# My Birthday Present



## kelebek (Oct 5, 2007)

I was fortunate enough to get a Birthday Present that I was really wanting - a new Nubian Doeling (PB) She is a cousin to my new buck, Eclipse, and am very excited about doing a line breeding with her.

I was also able to show her at the local show last weekend so I already was able to work with her a bit.

Here is The CT Taffy's CO Rosetta - she has a moonspot on her other hip that looks like a Rosetta


----------



## freedomstarfarm (Mar 25, 2011)

Congrats on the cute Birthday present!


----------



## liz (Oct 5, 2007)

What a pretty BD present too! Hope she does well for you...with kids AND milk!


----------



## kelebek (Oct 5, 2007)

Thank you - her sire was appraised last year at a 90 VEE and the sire's Dam is a SGCH *11 and her dam is on milk test now - and was appraised last year at 86 VEVV so I am pretty hopeful on this girl. She is a little small right now - but she is also one of quads. She is such a pretty girl - very feminine!


----------



## Itchysmom (Apr 3, 2010)

Such a pretty girl! Nice BD present!

You know now that you mentioned the moon spot, you just have to show us a picture of it!


----------



## milk and honey (Oct 31, 2010)

Congratulations... she is such a pretty girl!


----------



## WalnutGroveFarm (Sep 27, 2008)

She is gorgeous, congrats.


----------



## toth boer goats (Jul 20, 2008)

Very nice....congrats...... :hi5: :thumb: :greengrin:


----------



## kelebek (Oct 5, 2007)

Thank you - I really do like her!
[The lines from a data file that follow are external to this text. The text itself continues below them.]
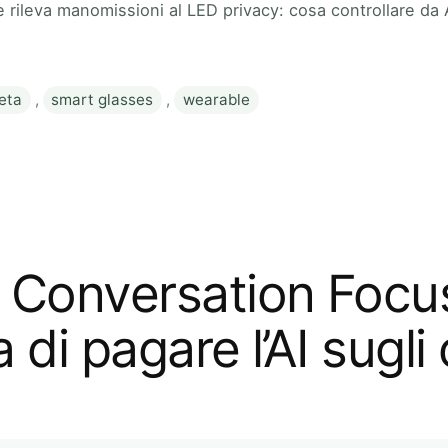
 rileva manomissioni al LED privacy: cosa controllare da 
eta
,
smart glasses
,
wearable
 Conversation Focu
 di pagare l’AI sugli 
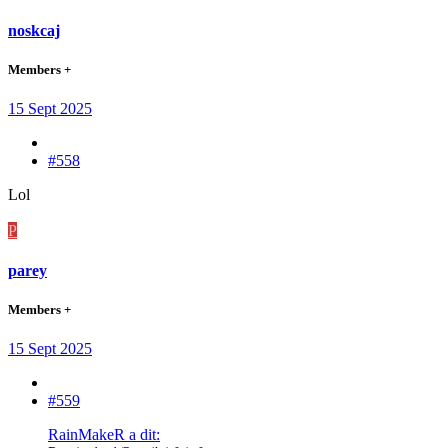
noskcaj
Members +
15 Sept 2025
#558
Lol
P
parey
Members +
15 Sept 2025
#559
RainMakeR a dit:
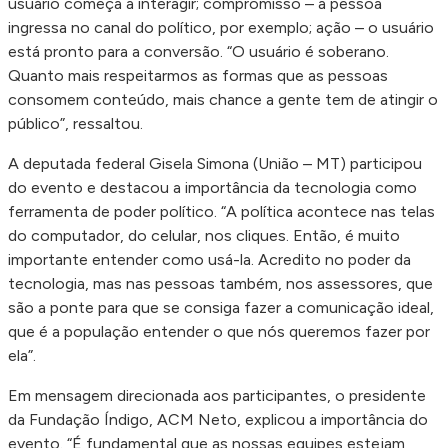
usuário começa a interagir; compromisso – a pessoa
ingressa no canal do político, por exemplo; ação – o usuário
está pronto para a conversão. “O usuário é soberano.
Quanto mais respeitarmos as formas que as pessoas
consomem conteúdo, mais chance a gente tem de atingir o
público”, ressaltou.
A deputada federal Gisela Simona (União – MT) participou
do evento e destacou a importância da tecnologia como
ferramenta de poder político. “A política acontece nas telas
do computador, do celular, nos cliques. Então, é muito
importante entender como usá-la. Acredito no poder da
tecnologia, mas nas pessoas também, nos assessores, que
são a ponte para que se consiga fazer a comunicação ideal,
que é a população entender o que nós queremos fazer por
ela”.
Em mensagem direcionada aos participantes, o presidente
da Fundação Índigo, ACM Neto, explicou a importância do
evento. “É fundamental que as nossas equipes estejam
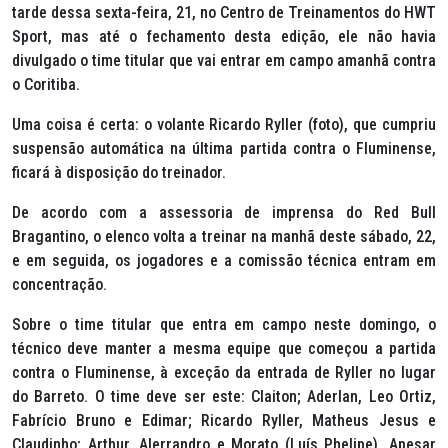
tarde dessa sexta-feira, 21, no Centro de Treinamentos do HWT
Sport, mas até o fechamento desta edição, ele não havia
divulgado o time titular que vai entrar em campo amanhã contra
o Coritiba.
Uma coisa é certa: o volante Ricardo Ryller (foto), que cumpriu
suspensão automática na última partida contra o Fluminense,
ficará à disposição do treinador.
De acordo com a assessoria de imprensa do Red Bull
Bragantino, o elenco volta a treinar na manhã deste sábado, 22,
e em seguida, os jogadores e a comissão técnica entram em
concentração.
Sobre o time titular que entra em campo neste domingo, o
técnico deve manter a mesma equipe que começou a partida
contra o Fluminense, à exceção da entrada de Ryller no lugar
do Barreto. O time deve ser este: Claiton; Aderlan, Leo Ortiz,
Fabrício Bruno e Edimar; Ricardo Ryller, Matheus Jesus e
Claudinho; Arthur, Alerrandro e Morato (Luís Phelipe). Apesar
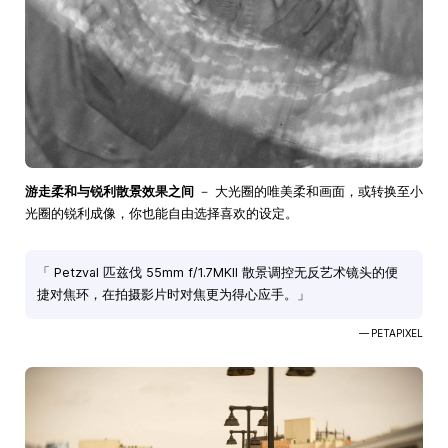
游走柔和与锐利散景效果之间
－ 大光圈的唯美柔和画面，或转换至小
光圈的锐利成像，你也能自由选择喜欢的设定。
「 Petzval 匹兹伐 55mm f/1.7MKII 散景调控无反艺术镜头的便
捷对焦环，在拍摄影片时对焦更为得心应手。」
— PETAPIXEL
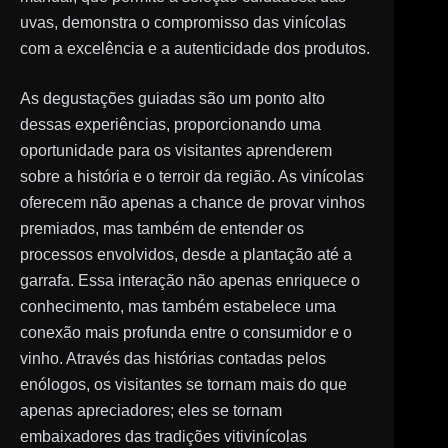
uvas, demonstra o compromisso das vinícolas
com a excelência e a autenticidade dos produtos.
As degustações guiadas são um ponto alto
dessas experiências, proporcionando uma
oportunidade para os visitantes aprenderem
sobre a história e o terroir da região. As vinícolas
oferecem não apenas a chance de provar vinhos
premiados, mas também de entender os
processos envolvidos, desde a plantação até a
garrafa. Essa interação não apenas enriquece o
conhecimento, mas também estabelece uma
conexão mais profunda entre o consumidor e o
vinho. Através das histórias contadas pelos
enólogos, os visitantes se tornam mais do que
apenas apreciadores; eles se tornam
embaixadores das tradições vitivinícolas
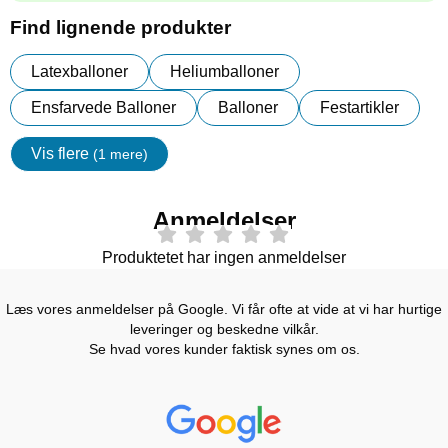
Find lignende produkter
Latexballoner
Heliumballoner
Ensfarvede Balloner
Balloner
Festartikler
Vis flere
(1 mere)
Egenskaper
Anmeldelser
Produktetet har ingen anmeldelser
Læs vores anmeldelser på Google. Vi får ofte at vide at vi har hurtige
leveringer og beskedne vilkår.
Se hvad vores kunder faktisk synes om os.
Prisjakt Anmeldelser: 4.7 Stjerne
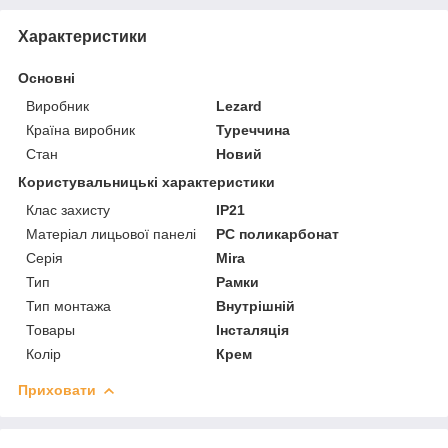
Характеристики
Основні
Виробник
Lezard
Країна виробник
Туреччина
Стан
Новий
Користувальницькі характеристики
Клас захисту
IP21
Матеріал лицьової панелі
PC поликарбонат
Серія
Mira
Тип
Рамки
Тип монтажа
Внутрішній
Товары
Інсталяція
Колір
Крем
Приховати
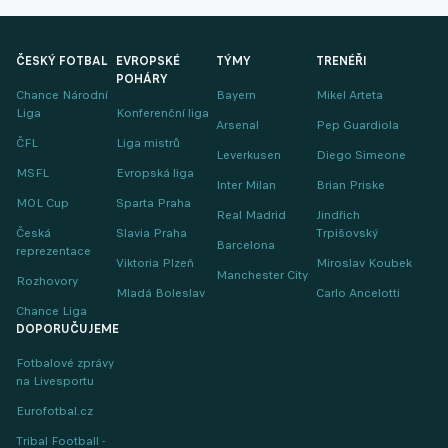
ČESKÝ FOTBAL
EVROPSKÉ
TÝMY
TRENÉŘI
POHÁRY
Chance Národní
Bayern
Mikel Arteta
Liga
Konferenční liga
Arsenal
Pep Guardiola
ČFL
Liga mistrů
Leverkusen
Diego Simeone
MSFL
Evropská liga
Inter Milan
Brian Priske
MOL Cup
Sparta Praha
Real Madrid
Jindřich
Česká
Slavia Praha
Trpišovský
Barcelona
reprezentace
Viktoria Plzeň
Miroslav Koubek
Manchester City
Rozhovory
Mladá Boleslav
Carlo Ancelotti
Chance Liga
DOPORUČUJEME
Fotbalové zprávy
na Livesportu
Eurofotbal.cz
Tribal Football -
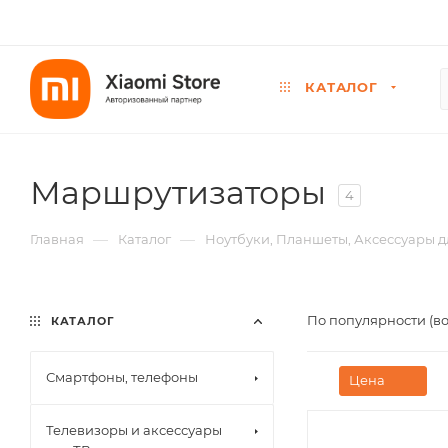
КАТАЛОГ
Маршрутизаторы
4
—
—
Главная
Каталог
Ноутбуки, Планшеты, Аксессуары д
По популярности (в
КАТАЛОГ
Смартфоны, телефоны
Цена
Телевизоры и аксессуары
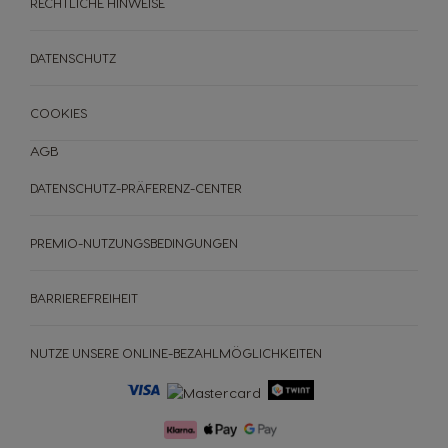
RECHTLICHE HINWEISE
DATENSCHUTZ
COOKIES
AGB
DATENSCHUTZ-PRÄFERENZ-CENTER
PREMIO-NUTZUNGSBEDINGUNGEN
BARRIEREFREIHEIT
MASCHINEN
GETRÄNKE
ACCESSOIRES
NUTZE UNSERE ONLINE-BEZAHLMÖGLICHKEITEN
ORIGINAL
ORIGINAL
Maschinen
Getränke
Maschinen
Getränke
NACHHALTIGKEIT
So schmeckt die Zukunft
Pods & Sachets auf Papierbasis
für
NEO
Maschinen
DEIN COFFEE SHOP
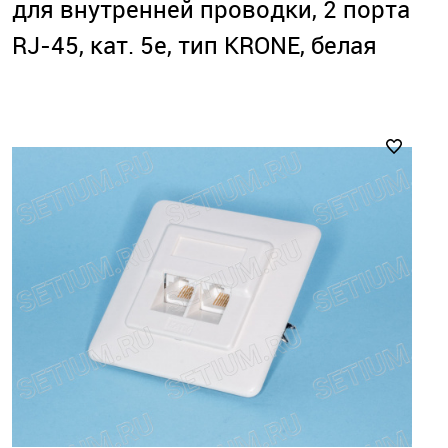
для внутренней проводки, 2 порта
RJ-45, кат. 5е, тип KRONE, белая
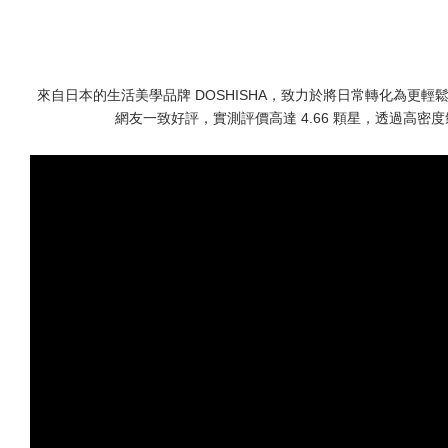
來自日本的生活美學品牌 DOSHISHA，致力於將日常轉化為更
網友一致好評，實測評價高達 4.66 顆星，透過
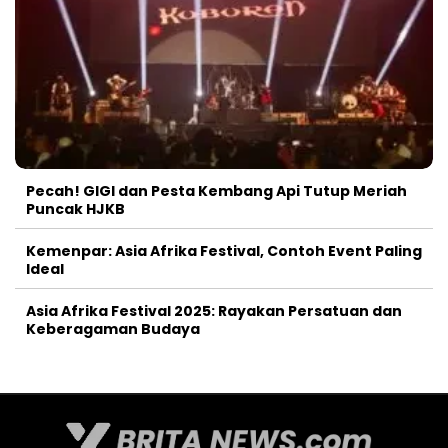
Pecah! GIGI dan Pesta Kembang Api Tutup Meriah
Puncak HJKB
Kemenpar: Asia Afrika Festival, Contoh Event Paling
Ideal
Asia Afrika Festival 2025: Rayakan Persatuan dan
Keberagaman Budaya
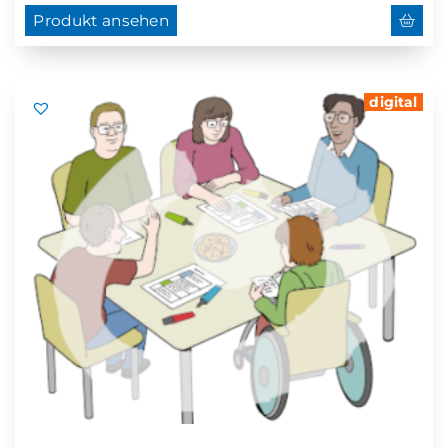
Produkt ansehen
digital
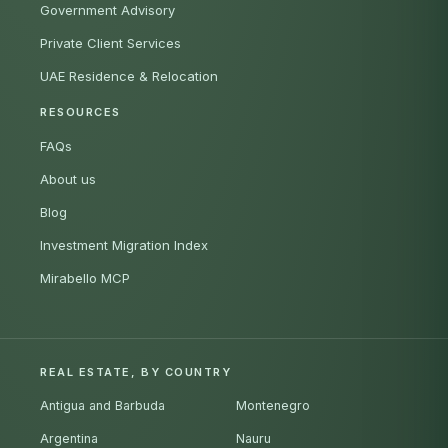
Government Advisory
Private Client Services
UAE Residence & Relocation
RESOURCES
FAQs
About us
Blog
Investment Migration Index
Mirabello MCP
REAL ESTATE, BY COUNTRY
Antigua and Barbuda
Montenegro
Argentina
Nauru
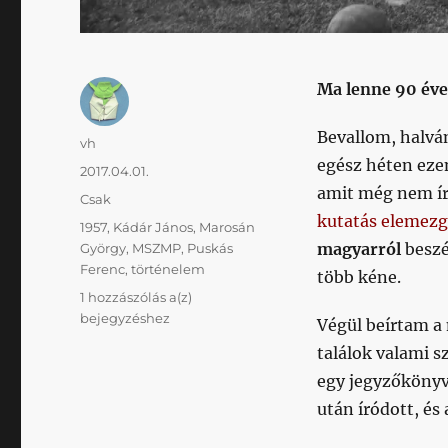
Ma lenne 90 éve
Bevallom, halvá
Szerző
vh
egész héten eze
Közzétéve
2017.04.01.
amit még nem ír
Kategória
Csak
kutatás elemezg
Címke
1957
,
Kádár János
,
Marosán
magyarról
beszé
György
,
MSZMP
,
Puskás
Ferenc
,
történelem
több kéne.
Annyira
1 hozzászólás a(z)
nem
bejegyzéshez
Végül beírtam 
lehet
találok valami 
már
egy jegyzőkönyv
mit
írni
után íródott, és
Öcsiről,
hogy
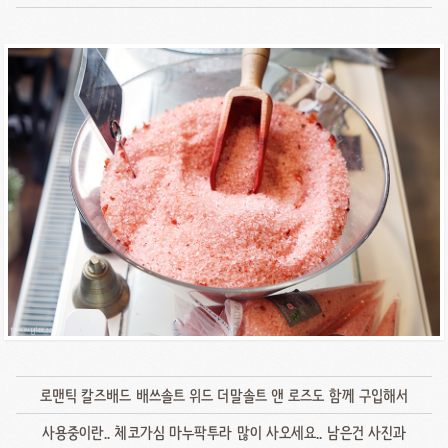
로맨틱 칼즈배드 배쓰솔트 위드 더말솔트 앤 로즈도 함께 구입해서
사용중이란.. 체코가심 마누팍투라 많이 사오세요.. 남은건 사진과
This pic makes her look like a dark brown - but really she is a red in color. I will try and get a pic of her moonspot - that is actually where her name come from!


----------



## circledsfarm (Jun 19, 2011)

You just gotta luv the presents with 4 feet you can never go wrong with that kind of present :clap:


----------



## kelebek (Oct 5, 2007)

Nope - not at all, even though I did buy her for myself - LOL!

I sold off all of my myotonics and bought ONE nubian doeling .... think that is pretty darn good


----------



## toth boer goats (Jul 20, 2008)

> Thank you - I really do like her!


 :thumbup: :hi5:


----------



## luvmyherd (Apr 9, 2011)

I hope I get a birthday present like that!!!!!
I really love Nubians. Mine are black and white and I would just love to get some brown or red in there too.


----------



## kelebek (Oct 5, 2007)

Hehe - that is all you can find around here ... it is rather depressing - LOL!


----------



## kelebek (Oct 5, 2007)

Kind of like buckskin - seems like all my goats are Red or Buckskin - LOL! I HATE buckskin - but seems like when I look at the animal in whole - it is always a buckskin that has the better lines as far as looks that I want  Darn it ... LOL!


----------



## comingsummers (May 6, 2010)

What a pretty little lady! Congrats!


----------



## Amos (Oct 2, 2008)

Congratz! What an awesome topline she has Allison!


----------



## kelebek (Oct 5, 2007)

Thank you - she sure is a pretty thing - tiny - but pretty - so we will see how she matures out!


----------



## RMADairyGoats (Jun 20, 2011)

kelebek said:


> seems like all my goats are Red or Buckskin!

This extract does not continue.